DIRECTIONS ▸
Search the records for lines that contain the word "Juges". Copy them all.

DATA FOR ANALYSIS ▸
* * * * * * * * *

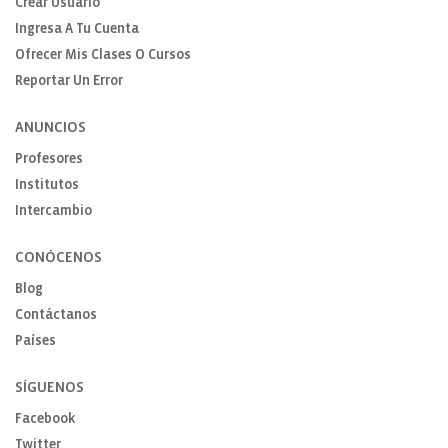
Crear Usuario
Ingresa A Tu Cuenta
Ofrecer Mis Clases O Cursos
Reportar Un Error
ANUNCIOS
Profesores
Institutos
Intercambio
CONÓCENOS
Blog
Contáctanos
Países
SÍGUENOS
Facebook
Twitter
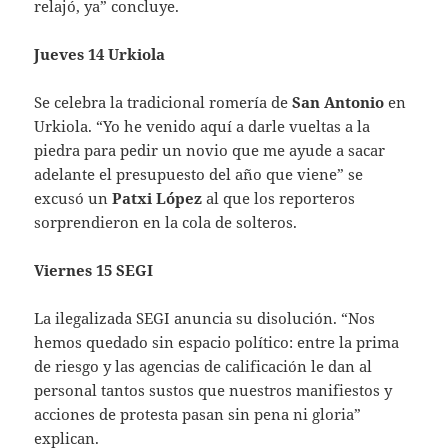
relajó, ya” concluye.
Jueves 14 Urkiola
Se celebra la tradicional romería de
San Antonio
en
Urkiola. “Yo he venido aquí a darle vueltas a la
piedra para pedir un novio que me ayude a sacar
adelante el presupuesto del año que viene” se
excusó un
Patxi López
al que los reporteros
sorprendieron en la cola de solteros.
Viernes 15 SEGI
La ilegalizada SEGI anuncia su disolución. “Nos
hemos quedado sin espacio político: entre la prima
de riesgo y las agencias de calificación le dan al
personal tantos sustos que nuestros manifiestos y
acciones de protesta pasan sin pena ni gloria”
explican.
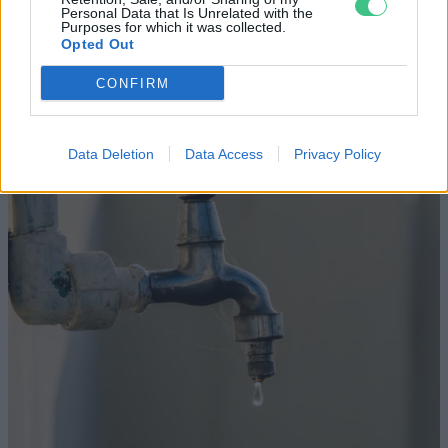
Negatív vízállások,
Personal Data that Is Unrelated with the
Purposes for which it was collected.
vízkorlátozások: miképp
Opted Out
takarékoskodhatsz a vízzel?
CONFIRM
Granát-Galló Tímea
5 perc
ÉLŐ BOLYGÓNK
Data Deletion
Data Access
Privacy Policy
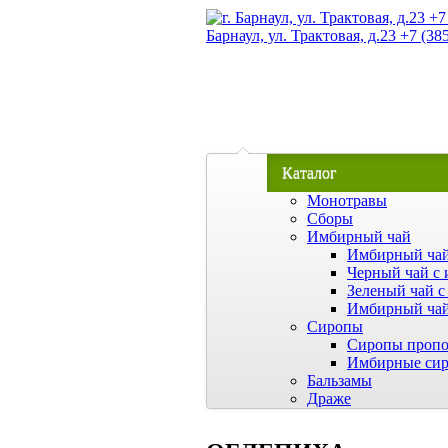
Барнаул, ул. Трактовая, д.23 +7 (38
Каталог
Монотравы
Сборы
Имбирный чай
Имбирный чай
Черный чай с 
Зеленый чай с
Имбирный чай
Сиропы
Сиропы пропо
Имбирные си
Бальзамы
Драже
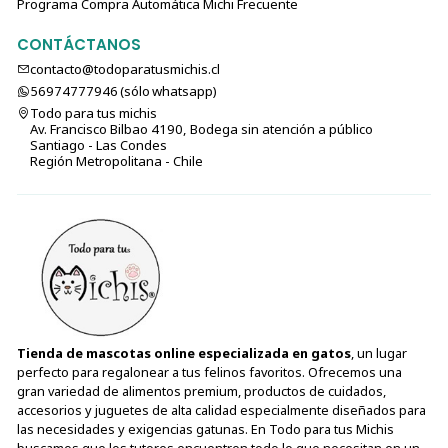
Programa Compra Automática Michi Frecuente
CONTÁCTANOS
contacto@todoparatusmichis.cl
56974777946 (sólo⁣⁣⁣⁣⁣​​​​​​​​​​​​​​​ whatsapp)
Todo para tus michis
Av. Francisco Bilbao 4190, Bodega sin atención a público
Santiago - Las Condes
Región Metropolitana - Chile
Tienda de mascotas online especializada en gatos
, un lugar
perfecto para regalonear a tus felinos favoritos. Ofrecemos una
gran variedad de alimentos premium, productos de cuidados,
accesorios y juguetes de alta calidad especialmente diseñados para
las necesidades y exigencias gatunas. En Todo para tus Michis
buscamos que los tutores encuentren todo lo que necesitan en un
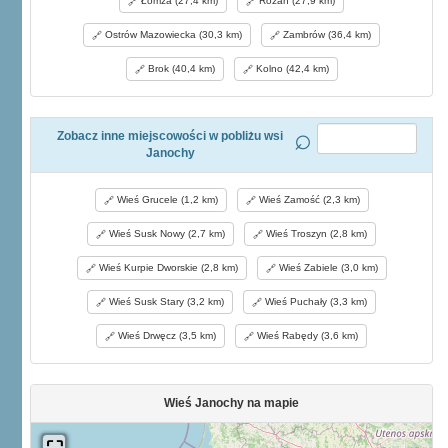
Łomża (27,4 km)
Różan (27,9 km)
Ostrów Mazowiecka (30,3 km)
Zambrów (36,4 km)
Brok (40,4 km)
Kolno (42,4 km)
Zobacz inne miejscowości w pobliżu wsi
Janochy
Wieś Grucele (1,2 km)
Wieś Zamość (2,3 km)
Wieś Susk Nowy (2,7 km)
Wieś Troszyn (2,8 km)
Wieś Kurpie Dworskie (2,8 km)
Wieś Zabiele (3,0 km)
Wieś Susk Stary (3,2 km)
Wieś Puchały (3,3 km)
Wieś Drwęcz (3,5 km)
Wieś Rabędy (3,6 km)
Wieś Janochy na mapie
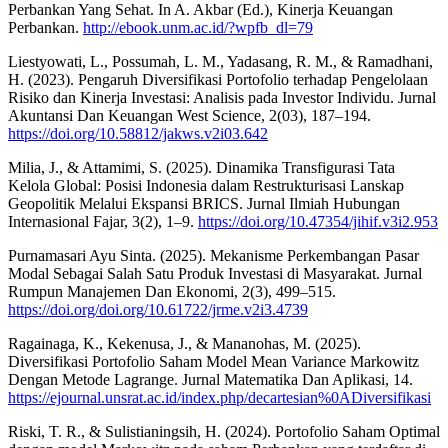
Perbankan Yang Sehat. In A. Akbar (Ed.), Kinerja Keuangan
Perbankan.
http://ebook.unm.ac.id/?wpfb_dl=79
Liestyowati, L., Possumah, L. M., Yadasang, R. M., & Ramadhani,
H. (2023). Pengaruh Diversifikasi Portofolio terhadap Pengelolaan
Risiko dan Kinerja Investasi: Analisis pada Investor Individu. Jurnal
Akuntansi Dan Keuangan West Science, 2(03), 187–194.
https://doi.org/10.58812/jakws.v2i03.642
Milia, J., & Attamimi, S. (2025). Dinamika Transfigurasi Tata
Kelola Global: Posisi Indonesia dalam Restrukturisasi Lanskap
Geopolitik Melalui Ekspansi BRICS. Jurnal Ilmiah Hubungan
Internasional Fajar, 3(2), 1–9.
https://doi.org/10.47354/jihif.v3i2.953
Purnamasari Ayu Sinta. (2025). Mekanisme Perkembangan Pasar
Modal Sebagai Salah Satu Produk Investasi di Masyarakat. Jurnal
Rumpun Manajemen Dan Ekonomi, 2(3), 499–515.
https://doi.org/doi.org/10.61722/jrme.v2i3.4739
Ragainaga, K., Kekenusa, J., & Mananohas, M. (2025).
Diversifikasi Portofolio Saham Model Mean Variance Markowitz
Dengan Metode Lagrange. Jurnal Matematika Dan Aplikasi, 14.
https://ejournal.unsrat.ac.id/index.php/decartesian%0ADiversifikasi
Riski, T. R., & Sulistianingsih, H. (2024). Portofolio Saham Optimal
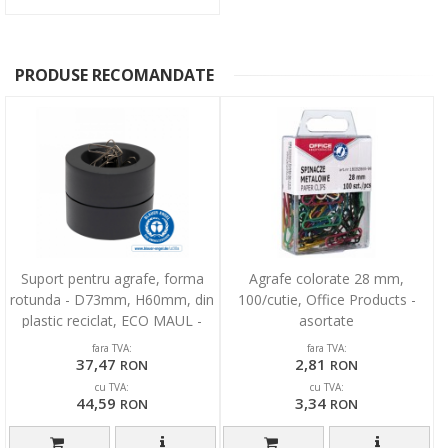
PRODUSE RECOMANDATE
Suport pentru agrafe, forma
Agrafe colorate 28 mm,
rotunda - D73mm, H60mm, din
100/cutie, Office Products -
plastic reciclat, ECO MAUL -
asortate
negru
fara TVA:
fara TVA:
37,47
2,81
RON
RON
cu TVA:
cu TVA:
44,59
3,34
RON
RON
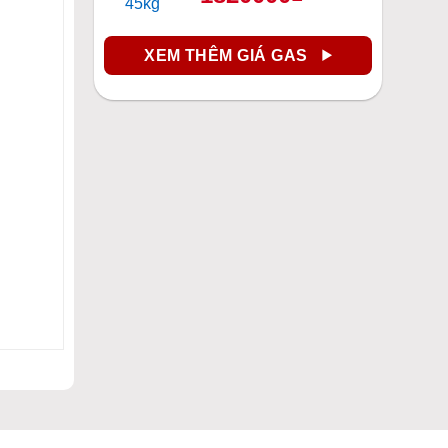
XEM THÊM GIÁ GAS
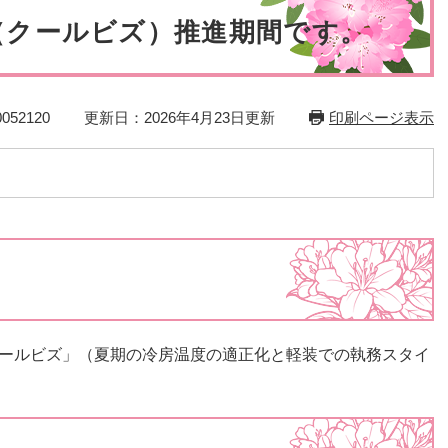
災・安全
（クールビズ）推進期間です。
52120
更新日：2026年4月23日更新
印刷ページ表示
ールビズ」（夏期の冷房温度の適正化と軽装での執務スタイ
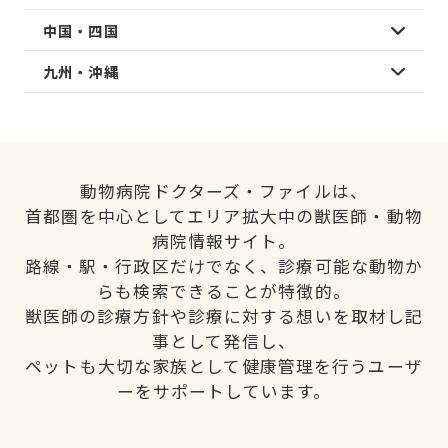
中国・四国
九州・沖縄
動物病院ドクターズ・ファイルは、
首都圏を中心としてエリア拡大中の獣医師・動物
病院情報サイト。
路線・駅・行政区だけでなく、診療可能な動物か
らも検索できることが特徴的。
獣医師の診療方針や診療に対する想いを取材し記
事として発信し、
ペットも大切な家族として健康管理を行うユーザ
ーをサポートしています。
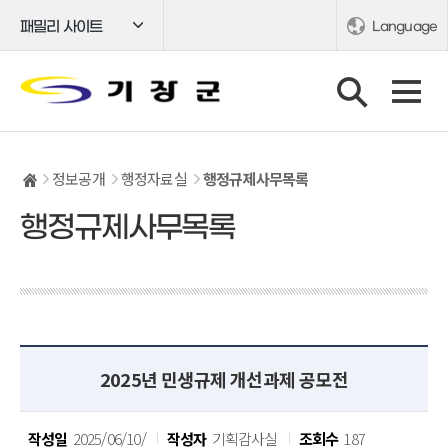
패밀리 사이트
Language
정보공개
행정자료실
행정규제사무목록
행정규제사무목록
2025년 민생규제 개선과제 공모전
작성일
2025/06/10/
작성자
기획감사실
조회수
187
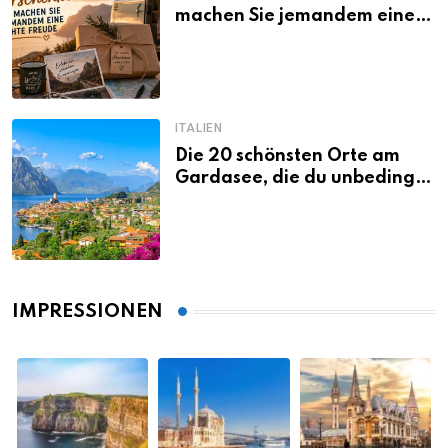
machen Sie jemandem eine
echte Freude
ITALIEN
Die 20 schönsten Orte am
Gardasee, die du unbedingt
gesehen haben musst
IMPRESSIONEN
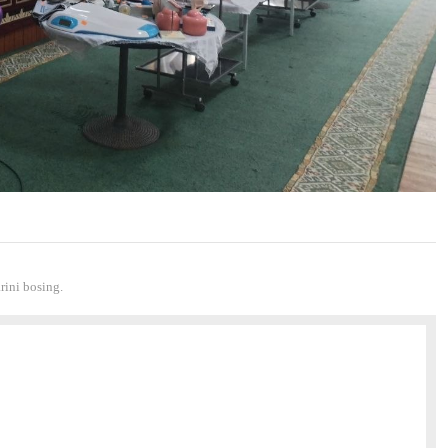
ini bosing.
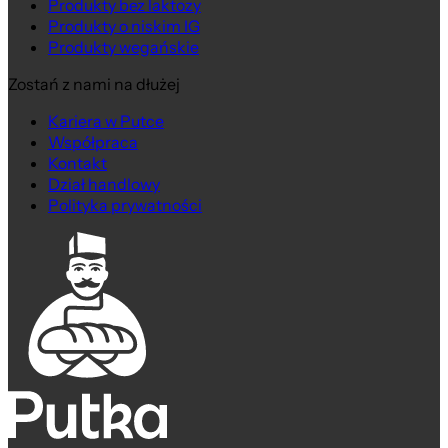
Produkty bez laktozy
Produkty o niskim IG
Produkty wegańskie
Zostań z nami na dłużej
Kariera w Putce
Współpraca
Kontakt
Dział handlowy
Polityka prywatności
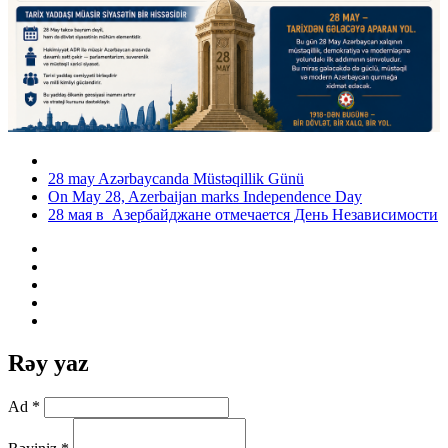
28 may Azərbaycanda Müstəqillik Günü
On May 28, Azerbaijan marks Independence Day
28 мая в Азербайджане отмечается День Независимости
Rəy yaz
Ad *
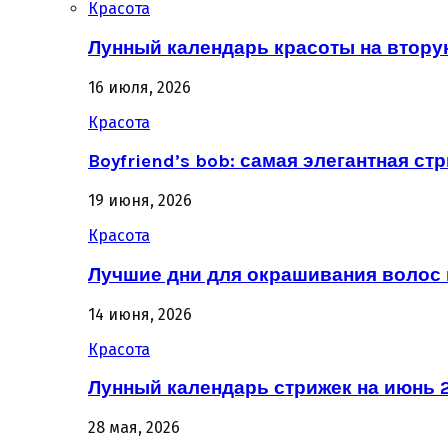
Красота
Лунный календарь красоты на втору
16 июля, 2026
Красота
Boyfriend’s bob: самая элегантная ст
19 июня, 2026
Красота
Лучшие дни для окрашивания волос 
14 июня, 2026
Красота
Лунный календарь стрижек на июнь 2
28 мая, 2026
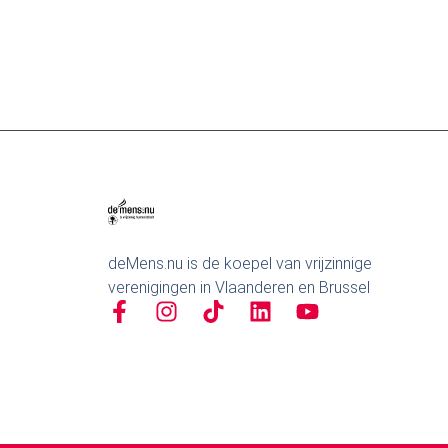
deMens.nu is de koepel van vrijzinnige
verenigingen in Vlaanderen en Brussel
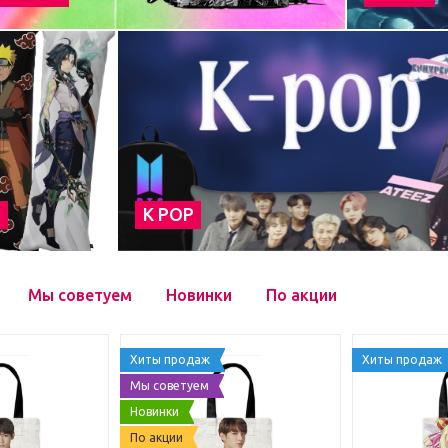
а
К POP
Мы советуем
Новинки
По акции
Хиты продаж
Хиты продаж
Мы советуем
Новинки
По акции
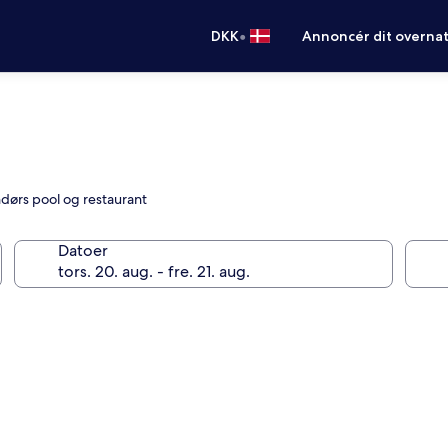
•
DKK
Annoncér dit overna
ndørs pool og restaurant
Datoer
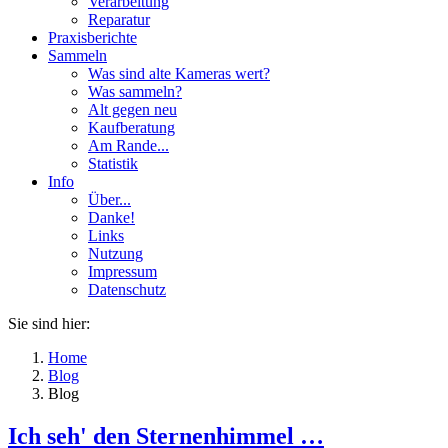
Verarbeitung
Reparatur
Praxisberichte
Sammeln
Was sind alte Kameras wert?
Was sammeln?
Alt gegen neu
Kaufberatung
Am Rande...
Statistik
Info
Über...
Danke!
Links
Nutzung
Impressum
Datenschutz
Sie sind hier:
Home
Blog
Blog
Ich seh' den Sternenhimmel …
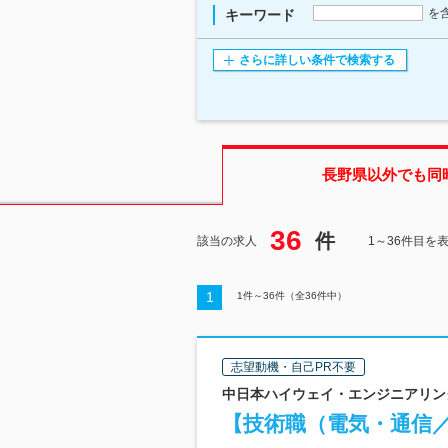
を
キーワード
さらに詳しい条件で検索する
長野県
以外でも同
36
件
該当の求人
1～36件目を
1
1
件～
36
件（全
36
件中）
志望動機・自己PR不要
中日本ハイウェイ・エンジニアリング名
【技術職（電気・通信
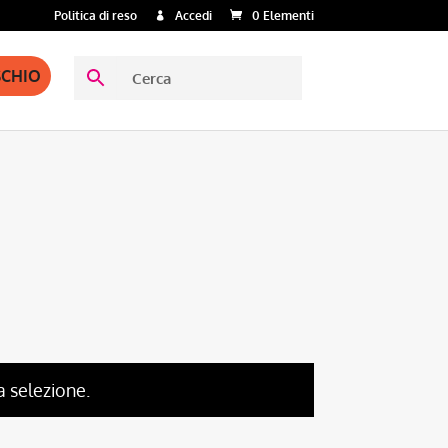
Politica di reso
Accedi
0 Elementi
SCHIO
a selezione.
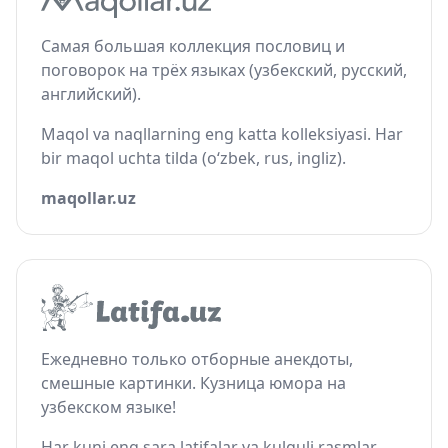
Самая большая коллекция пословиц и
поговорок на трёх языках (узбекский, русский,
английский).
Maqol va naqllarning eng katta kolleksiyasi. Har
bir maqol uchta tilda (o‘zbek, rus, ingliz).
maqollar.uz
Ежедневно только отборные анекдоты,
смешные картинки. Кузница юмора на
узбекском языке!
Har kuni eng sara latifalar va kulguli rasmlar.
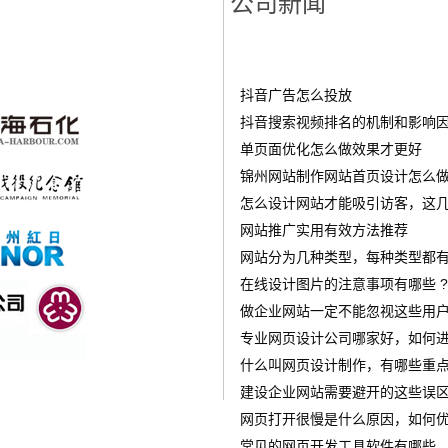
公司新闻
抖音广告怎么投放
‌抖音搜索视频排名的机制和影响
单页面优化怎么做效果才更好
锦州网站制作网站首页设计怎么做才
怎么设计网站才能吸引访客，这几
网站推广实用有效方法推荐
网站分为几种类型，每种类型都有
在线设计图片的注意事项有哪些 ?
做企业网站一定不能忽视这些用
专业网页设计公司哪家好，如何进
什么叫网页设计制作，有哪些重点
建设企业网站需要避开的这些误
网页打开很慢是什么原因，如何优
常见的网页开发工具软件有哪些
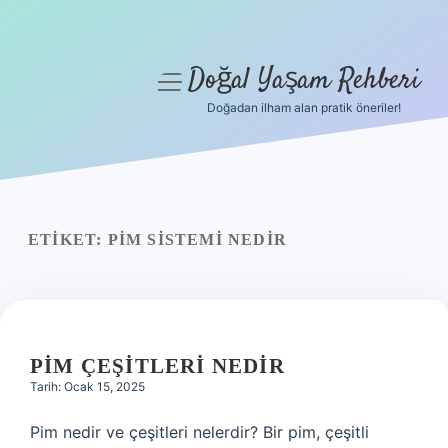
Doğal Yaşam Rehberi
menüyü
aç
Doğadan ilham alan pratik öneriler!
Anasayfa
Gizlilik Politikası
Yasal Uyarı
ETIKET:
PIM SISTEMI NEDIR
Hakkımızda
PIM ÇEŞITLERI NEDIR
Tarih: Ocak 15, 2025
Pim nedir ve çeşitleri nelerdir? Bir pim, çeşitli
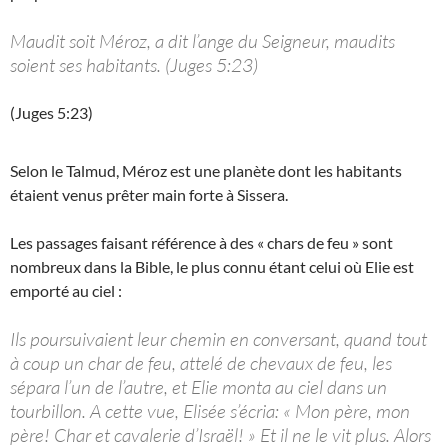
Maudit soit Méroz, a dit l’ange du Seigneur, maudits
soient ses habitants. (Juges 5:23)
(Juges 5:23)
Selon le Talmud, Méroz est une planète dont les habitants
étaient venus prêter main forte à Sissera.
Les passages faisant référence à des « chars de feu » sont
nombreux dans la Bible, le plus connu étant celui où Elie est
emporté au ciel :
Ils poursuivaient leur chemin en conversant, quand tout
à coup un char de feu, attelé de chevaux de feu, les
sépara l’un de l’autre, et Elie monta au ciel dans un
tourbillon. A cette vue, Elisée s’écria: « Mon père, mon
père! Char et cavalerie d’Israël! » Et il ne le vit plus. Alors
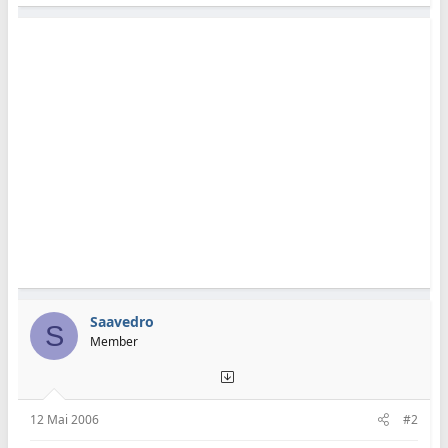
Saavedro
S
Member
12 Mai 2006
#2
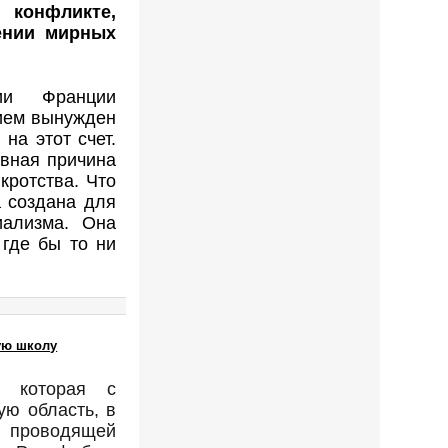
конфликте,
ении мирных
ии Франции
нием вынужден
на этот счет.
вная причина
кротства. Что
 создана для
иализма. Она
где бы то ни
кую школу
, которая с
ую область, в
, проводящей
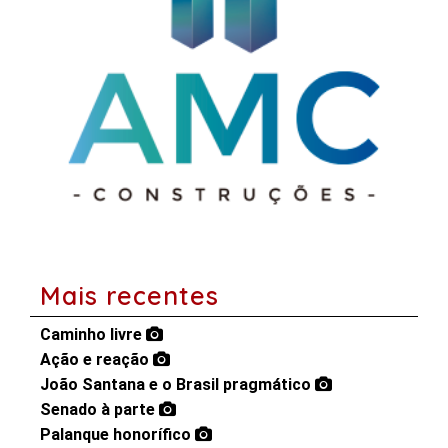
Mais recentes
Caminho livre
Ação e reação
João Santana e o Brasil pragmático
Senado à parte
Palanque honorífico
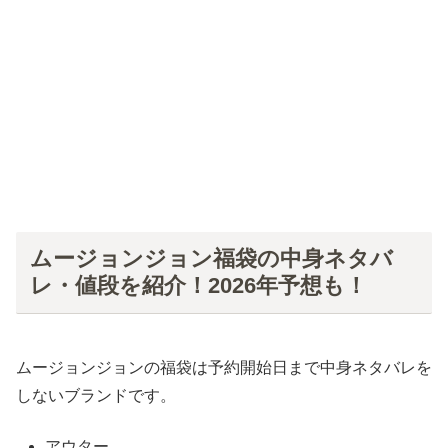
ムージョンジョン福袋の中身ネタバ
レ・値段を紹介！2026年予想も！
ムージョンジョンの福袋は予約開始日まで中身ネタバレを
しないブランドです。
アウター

* * * * * * * * *

OUTPUT FOR THIS TASK ▸
soient ses habitants. (Juges 5:23)
(Juges 5:23)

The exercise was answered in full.